We are exploring the Power of Stories by creating a collection of our own stories and collectively review them for common themes. We will then organise the themes into a model of power in story and test to see how well our model fits.

Pace - by Jon Jenkins
The Secret - by Janet Danforth
The Trip To Mahmad - by Jon C. Jenkins
When the story comes alive through my own experience – by Stephen Thorpe

Pace
Jon Jenkins

What I mean by spirit, in this sense, is the event when something happens to a group that occasions an image, a feeling of awe (the simultaneous precognitive experience of fear and fascination), and an act of will and leaves a kind of residue.

I was a team leader for a community development project in a village called Pace in Mississippi. Pace is about 10 miles from where the three civil rights organizers were killed 10 years earlier.

The village was mostly black with a few rich white farmers. Members of both communities supported the idea of the project but there was tension. On the third day about 100 people were sitting in a large hall waiting for the plenary to begin. As the starting time passed and then an hour and then an hour and a half, we became more and more restless. We sang songs and told jokes.

One of the white rich farmers and a black teacher came into the hall and to the front of the room. They explained that a dilapidated building owned by the farmer and collapsed and killed the high school aged niece of the teacher. The girl had taken off from school to attend the consultation. She died on her way to the meeting. Silence filled the room. Images ran through my mind and a jumble of emotions ran through me: remembering the beautiful young woman, fear that an already tense situation could become dangerous, sorrow for the mother, concern about the rest of the group, a picture of the old buildings in the block long business district and many others.
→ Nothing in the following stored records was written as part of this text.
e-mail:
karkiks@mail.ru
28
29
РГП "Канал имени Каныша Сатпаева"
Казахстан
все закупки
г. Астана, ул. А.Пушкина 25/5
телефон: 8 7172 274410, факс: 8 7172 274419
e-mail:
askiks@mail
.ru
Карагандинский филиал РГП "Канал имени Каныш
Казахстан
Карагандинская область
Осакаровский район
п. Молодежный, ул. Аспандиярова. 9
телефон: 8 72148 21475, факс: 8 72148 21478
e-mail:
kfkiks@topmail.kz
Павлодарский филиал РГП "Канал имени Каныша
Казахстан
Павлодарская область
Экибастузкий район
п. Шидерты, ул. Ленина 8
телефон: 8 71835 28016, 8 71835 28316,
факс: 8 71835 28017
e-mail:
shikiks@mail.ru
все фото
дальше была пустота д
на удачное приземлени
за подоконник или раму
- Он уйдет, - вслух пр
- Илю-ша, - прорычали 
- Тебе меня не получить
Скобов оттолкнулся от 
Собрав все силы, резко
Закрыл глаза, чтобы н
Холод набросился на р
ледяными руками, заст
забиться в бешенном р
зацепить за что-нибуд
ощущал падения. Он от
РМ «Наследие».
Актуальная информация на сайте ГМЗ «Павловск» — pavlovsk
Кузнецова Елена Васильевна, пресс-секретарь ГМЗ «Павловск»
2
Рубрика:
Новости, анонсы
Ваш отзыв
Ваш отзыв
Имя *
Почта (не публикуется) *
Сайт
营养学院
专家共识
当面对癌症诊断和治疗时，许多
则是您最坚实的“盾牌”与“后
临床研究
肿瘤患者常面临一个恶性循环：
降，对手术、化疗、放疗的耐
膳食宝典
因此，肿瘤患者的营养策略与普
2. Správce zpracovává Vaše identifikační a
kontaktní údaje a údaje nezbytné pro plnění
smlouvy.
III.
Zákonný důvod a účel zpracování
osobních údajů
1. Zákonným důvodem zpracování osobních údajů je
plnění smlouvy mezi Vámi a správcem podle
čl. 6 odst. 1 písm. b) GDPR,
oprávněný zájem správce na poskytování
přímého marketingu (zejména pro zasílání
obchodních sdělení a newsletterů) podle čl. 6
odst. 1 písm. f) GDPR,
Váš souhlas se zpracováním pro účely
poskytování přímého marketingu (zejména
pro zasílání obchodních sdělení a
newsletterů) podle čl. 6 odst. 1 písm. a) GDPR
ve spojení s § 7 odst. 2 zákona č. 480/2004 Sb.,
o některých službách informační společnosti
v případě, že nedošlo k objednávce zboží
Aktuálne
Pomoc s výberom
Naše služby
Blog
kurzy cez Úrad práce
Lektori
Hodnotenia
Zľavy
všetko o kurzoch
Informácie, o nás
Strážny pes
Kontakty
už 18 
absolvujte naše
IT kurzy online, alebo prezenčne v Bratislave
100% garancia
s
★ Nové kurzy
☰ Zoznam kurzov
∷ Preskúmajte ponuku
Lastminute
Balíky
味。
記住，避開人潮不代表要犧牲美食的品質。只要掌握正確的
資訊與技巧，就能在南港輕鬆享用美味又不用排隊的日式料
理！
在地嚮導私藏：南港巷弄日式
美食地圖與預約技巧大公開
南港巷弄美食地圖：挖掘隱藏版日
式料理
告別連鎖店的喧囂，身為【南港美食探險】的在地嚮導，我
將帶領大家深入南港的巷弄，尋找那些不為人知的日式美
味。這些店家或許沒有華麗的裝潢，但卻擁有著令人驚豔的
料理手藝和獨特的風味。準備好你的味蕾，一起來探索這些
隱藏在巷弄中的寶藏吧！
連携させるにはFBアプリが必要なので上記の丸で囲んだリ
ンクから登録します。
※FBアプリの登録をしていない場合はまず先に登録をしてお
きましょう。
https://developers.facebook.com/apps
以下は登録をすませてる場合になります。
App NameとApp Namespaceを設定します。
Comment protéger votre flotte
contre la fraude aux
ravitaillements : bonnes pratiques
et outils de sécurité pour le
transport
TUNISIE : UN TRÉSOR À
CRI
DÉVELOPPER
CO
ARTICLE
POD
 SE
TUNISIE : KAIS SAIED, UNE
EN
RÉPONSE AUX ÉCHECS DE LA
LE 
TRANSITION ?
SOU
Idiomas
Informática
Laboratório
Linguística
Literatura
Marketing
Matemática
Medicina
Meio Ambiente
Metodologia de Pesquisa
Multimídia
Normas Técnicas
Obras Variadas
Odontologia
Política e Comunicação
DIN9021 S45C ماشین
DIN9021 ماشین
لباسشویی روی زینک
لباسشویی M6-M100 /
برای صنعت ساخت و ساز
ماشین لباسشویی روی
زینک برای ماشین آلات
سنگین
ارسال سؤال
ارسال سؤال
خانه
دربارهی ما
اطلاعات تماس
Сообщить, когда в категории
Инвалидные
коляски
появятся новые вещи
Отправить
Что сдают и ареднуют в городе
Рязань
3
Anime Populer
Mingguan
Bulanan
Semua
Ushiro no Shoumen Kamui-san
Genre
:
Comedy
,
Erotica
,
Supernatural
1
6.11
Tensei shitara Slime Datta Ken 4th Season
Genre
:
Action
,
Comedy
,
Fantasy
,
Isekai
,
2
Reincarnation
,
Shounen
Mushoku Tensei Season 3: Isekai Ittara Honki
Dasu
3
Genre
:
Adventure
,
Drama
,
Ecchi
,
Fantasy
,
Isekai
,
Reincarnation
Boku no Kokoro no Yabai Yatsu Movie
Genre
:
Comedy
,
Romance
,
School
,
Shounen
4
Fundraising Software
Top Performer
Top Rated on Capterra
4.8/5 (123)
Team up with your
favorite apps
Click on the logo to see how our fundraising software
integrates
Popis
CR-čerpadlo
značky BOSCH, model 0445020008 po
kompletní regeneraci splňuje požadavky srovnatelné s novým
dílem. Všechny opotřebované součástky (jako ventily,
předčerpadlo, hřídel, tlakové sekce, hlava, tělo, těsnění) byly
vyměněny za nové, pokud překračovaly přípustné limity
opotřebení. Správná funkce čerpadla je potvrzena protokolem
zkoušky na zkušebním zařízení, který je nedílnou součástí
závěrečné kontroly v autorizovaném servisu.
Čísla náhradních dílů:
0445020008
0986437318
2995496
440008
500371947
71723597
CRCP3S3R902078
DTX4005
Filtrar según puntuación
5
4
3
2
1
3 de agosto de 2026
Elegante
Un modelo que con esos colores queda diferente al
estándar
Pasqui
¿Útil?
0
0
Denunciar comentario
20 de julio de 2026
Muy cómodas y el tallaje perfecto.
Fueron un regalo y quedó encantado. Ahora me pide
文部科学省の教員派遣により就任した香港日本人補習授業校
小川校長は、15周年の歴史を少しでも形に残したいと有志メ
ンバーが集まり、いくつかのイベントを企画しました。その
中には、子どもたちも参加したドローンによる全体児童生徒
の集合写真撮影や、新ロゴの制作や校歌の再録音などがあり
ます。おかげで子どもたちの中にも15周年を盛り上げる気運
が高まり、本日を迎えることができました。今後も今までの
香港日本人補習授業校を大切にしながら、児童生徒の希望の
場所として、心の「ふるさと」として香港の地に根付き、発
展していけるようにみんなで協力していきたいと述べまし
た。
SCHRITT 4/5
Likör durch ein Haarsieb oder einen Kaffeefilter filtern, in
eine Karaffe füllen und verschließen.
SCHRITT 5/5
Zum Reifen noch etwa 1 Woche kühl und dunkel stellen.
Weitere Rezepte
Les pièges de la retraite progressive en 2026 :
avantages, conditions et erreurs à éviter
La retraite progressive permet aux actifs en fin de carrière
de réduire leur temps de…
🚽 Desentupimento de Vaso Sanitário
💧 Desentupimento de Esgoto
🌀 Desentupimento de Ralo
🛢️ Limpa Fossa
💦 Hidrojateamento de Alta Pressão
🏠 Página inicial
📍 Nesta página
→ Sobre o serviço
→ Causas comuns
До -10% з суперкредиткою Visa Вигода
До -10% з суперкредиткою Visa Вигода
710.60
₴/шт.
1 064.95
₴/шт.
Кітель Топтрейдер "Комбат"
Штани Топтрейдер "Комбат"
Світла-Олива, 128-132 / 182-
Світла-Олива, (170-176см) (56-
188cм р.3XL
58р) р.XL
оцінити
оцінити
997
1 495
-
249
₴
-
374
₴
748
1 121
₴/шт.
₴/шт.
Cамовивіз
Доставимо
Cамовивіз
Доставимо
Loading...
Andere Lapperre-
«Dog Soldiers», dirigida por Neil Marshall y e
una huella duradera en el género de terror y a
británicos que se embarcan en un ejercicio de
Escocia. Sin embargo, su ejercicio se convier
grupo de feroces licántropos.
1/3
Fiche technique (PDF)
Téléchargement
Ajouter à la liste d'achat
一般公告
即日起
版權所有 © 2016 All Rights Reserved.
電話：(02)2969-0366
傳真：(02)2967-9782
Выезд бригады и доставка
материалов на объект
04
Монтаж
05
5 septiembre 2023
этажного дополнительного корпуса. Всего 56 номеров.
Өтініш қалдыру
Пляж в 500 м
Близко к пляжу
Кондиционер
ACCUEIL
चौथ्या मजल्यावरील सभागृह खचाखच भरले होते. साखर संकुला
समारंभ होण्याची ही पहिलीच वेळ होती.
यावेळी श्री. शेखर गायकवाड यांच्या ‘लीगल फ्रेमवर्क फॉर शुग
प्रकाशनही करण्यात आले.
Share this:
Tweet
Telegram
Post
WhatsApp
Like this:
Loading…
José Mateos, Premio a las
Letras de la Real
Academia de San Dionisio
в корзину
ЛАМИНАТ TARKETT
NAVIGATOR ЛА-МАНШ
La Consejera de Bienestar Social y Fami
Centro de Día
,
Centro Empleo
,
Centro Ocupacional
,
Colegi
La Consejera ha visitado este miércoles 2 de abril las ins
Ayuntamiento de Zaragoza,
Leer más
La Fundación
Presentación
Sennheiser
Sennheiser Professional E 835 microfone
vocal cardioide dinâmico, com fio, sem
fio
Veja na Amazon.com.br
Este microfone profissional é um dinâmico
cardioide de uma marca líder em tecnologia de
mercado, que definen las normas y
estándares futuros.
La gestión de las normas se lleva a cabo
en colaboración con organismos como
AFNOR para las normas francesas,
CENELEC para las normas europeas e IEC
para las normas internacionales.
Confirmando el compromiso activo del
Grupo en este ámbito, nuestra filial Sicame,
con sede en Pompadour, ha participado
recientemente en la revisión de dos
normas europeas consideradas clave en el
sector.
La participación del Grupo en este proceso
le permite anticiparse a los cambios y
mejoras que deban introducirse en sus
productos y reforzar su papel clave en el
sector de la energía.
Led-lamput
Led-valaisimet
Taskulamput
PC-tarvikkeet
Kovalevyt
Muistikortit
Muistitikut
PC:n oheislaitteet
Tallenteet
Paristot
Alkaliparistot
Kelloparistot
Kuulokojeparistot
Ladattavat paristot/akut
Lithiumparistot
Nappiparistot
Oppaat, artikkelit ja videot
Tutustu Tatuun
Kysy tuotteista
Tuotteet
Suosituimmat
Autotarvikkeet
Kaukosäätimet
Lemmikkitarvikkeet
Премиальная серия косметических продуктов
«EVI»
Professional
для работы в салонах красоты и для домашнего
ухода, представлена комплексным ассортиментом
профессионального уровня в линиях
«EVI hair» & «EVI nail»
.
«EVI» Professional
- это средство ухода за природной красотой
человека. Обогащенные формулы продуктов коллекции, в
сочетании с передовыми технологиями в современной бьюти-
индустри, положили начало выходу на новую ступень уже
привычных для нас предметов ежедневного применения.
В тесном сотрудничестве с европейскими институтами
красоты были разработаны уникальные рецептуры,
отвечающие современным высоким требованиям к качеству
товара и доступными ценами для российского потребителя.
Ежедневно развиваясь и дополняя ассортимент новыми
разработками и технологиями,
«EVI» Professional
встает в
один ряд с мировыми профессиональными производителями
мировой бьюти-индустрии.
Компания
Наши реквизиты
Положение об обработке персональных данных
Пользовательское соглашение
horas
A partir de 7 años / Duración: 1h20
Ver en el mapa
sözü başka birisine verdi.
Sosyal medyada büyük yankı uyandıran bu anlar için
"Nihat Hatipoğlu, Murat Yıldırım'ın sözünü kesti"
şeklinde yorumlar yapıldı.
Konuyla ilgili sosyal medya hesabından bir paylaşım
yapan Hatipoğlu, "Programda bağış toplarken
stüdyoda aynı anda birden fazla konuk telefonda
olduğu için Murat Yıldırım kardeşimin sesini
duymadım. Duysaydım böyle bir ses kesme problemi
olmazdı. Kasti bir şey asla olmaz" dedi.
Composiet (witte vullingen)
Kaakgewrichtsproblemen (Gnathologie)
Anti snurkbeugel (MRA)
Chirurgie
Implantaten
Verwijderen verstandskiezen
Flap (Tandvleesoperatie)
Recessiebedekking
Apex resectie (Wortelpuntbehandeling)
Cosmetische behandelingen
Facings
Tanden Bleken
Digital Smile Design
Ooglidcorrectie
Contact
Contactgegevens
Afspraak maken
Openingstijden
The aunt then said that the funeral was to be held on the coming Saturday. It was to be attended by members of the community only. The girl’s family were together and doing as well as could be expected. The farmer had taken a tractor and destroyed the rest of the old building. She then said that the girl’s mother wanted the consultation to go on. It was too important to be stopped.

In this tragedy something magical had happened.

The Secret
Janet Danforth CPF IAF Assessor

I was sweating as I approached the conference room. I knew I had to take the workshop at the IAF Conference, but it was the last place on earth I wanted to be. Things technical are not my strong suit, and watching my profession morph into one requiring technological accouterments was not my idea of fun.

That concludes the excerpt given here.